__WORK INSTRUCTIONS__
Repeat every entry, word for word, leaving no line out.

-- RECORDS FOR THE TASK follows --

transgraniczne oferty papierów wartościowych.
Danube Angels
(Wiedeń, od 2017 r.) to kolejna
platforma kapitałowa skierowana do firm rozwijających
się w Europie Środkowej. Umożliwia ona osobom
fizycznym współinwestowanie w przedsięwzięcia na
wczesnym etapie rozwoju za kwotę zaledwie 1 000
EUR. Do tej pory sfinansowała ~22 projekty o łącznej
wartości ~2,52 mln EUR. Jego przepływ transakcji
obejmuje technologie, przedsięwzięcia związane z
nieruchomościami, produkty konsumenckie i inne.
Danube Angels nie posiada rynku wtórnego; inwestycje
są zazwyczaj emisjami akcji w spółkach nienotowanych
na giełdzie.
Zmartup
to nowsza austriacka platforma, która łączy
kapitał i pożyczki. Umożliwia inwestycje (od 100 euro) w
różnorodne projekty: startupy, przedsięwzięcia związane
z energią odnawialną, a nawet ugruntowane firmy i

-- RECORDS FOR THE TASK concluded --

__SOLUTION TO THE PROBLEM__
transgraniczne oferty papierów wartościowych.
Danube Angels
(Wiedeń, od 2017 r.) to kolejna
platforma kapitałowa skierowana do firm rozwijających
się w Europie Środkowej. Umożliwia ona osobom
fizycznym współinwestowanie w przedsięwzięcia na
wczesnym etapie rozwoju za kwotę zaledwie 1 000
EUR. Do tej pory sfinansowała ~22 projekty o łącznej
wartości ~2,52 mln EUR. Jego przepływ transakcji
obejmuje technologie, przedsięwzięcia związane z
nieruchomościami, produkty konsumenckie i inne.
Danube Angels nie posiada rynku wtórnego; inwestycje
są zazwyczaj emisjami akcji w spółkach nienotowanych
na giełdzie.
Zmartup
to nowsza austriacka platforma, która łączy
kapitał i pożyczki. Umożliwia inwestycje (od 100 euro) w
różnorodne projekty: startupy, przedsięwzięcia związane
z energią odnawialną, a nawet ugruntowane firmy i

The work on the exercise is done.